The Post has been closely held by a single family for eight decades and remains one of the most powerful media outlets in the country.
In a statement Monday, Bezos said he intends to keep current management, including Weymouth and Executive Editor Martin Baron, in place.
"I understand the critical role the Post plays in Washington, D.C., and our nation, and the Post's values will not change," Bezos said. "Our duty to readers will continue to be the heart of the Post, and I am very optimistic about the future."
Tech analysts speculated that Bezos could help wean the paper off its dependence on conventional advertising, and some suggested that he might try to integrate the Post with Amazon products and services.
Bezos helped pioneer online retail and has been at the forefront of modernizing publishing through e-books and new media forms, propelled by Amazon's Kindle e-reader and similar devices.
Faced with declining print advertising and circulation, newspaper publishers have been looking to digital advertising as a potential savior. But digital ad sales have flattened and in some cases fallen. Some newspapers, including the Post, now charge for online access.
Circulation at the Post, a unit of publicly traded Washington Post Co., was down to 447,700 as of June 30, a 7 percet decline from a year earlier.
Through the first six months of this year, the company's newspaper division as a whole lost $49.3 million on an operating basis, compared with a $33.2-million loss for the same period in 2012. Print advertising revenue fell 6% for the first six months this year, according to the company.
The financial strains have taken their toll in the newsroom. In recent years, the company closed all of its national bureaus and has changed executive editors twice, recently hiring its third in five years. In 2010, it sold Newsweek magazine for just $1.
"Although it's the namesake, the newspaper is bringing minimal value to the company," said Liang Feng, an equity analyst at research firm Morningstar Inc. "We think the sale makes business sense."
Investors have long pressured management to shed its newspaper division and instead focus on the company's lucrative Kaplan educational unit, as well as its healthier television and cable TV holdings, Post-Newsweek Stations and Cable ONE.
Still, Washington Post stock has risen nearly two-thirds in the last 12 months, gaining $8.75, or 1.6%, on Monday to close at $568.70. News of the sale, which came after the markets closed, drove the stock up an additional 5% in after-hours trading.
Because he holds a supermajority of the stock, Graham alone was able to determine the company's fate.
The sale includes a handful of small publications, including the Fairfax County Times, but not Slate.com or Foreign Policy magazine. It comes amid widespread upheaval in the newspaper industry.
In June, Rupert Murdoch's News Corp. spun off its newspapers, including the Wall Street Journal. Last month Tribune Co. said it would follow suit, separating its eight dailies, including the Los Angeles Times and the Chicago Tribune, from its other interests. Time Warner Inc., meanwhile, plans to unload its struggling magazine division, which includes Time magazine.
The Post deal is the third media transaction in as many days involving major brand names.

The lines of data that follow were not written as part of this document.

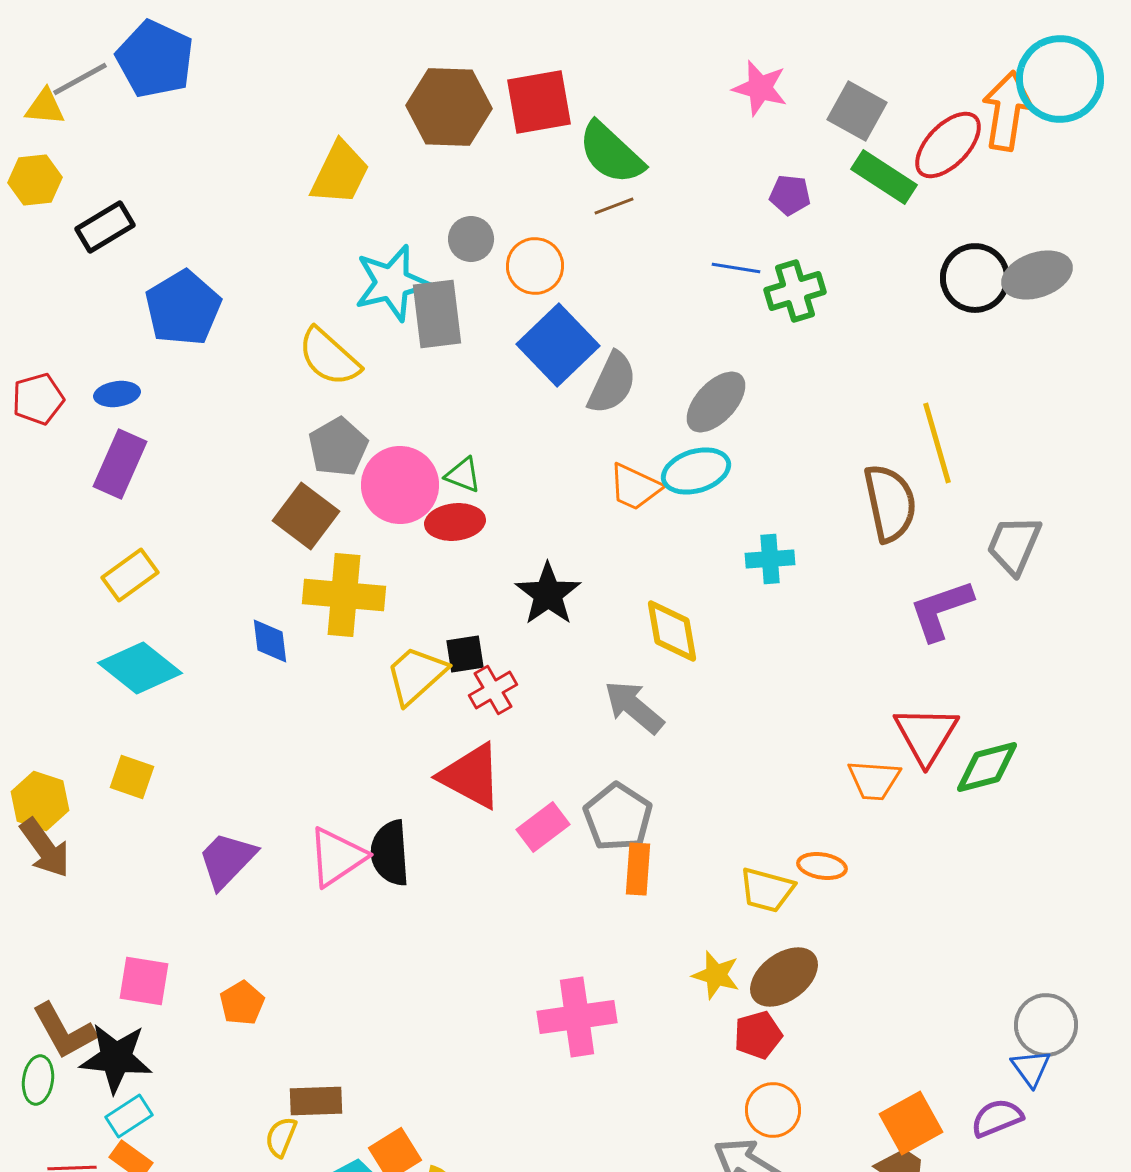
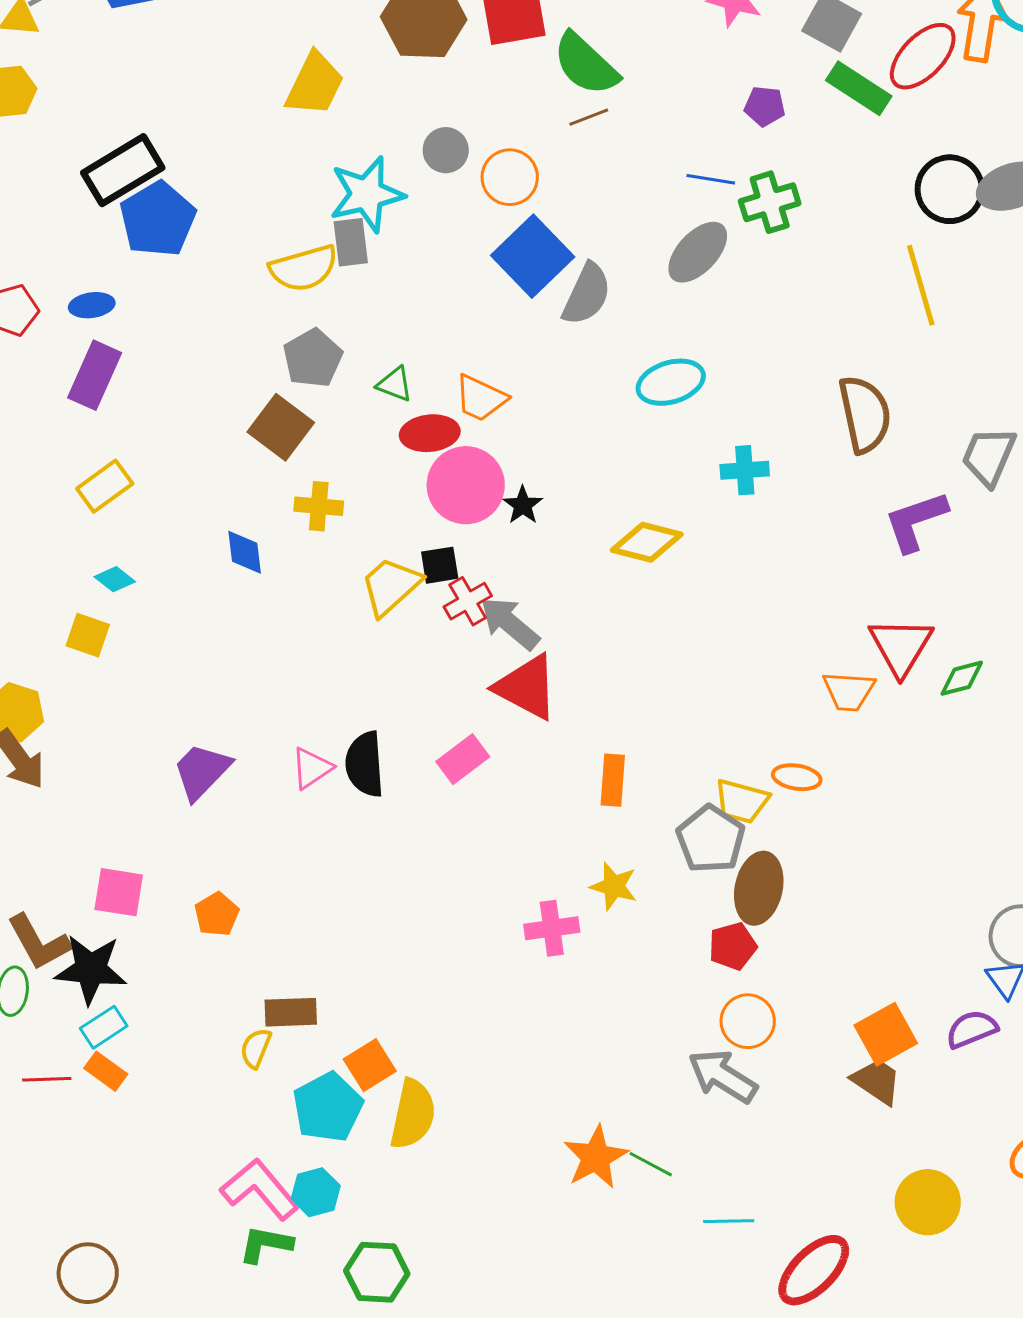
black rectangle: (105, 227) -> (123, 170), moved, size x1.4
gray rectangle: (437, 314) -> (351, 242), moved, size x0.7
yellow semicircle: (329, 357) -> (304, 268), turned -58
gray ellipse: (716, 402) -> (698, 252), moved
yellow line: (937, 443) -> (921, 285), moved
green triangle: (463, 475) -> (395, 384), moved
pink circle: (400, 485) -> (466, 485), moved
orange trapezoid: (635, 487) -> (481, 398), moved
black star: (548, 594) -> (523, 505), size x0.6
yellow cross: (344, 595) -> (319, 506), size x0.6
yellow diamond: (672, 631) -> (647, 542), turned -66
cyan diamond: (140, 668) -> (115, 579), size x0.5
gray arrow: (634, 707) -> (510, 623), moved
green diamond: (987, 767) -> (962, 678), size x0.7
red triangle: (471, 776) -> (527, 687), moved
yellow square: (132, 777) -> (88, 635), moved
gray pentagon: (618, 817) -> (711, 839), moved
pink rectangle: (543, 827) -> (463, 759), moved
pink triangle: (337, 857) -> (312, 768), size x0.7
yellow star: (716, 975) -> (614, 886), moved
brown ellipse: (784, 977) -> (759, 888), turned -42
pink cross: (577, 1017) -> (552, 928), size x0.7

On Saturday, New York Times Co. said it would sell the Boston Globe to John Henry, owner of the Boston Red Sox, for $70 million, a fraction of the $1.1 billion the Times paid for the paper two decades ago. Also on Saturday, digital news company IBT Media said it would acquire Newsweek, which now publishes only online.
"The newspaper business is going through a restructuring," said Jay Rosen, a professor of journalism at New York University. "Fundamentally different types of ownership will be required."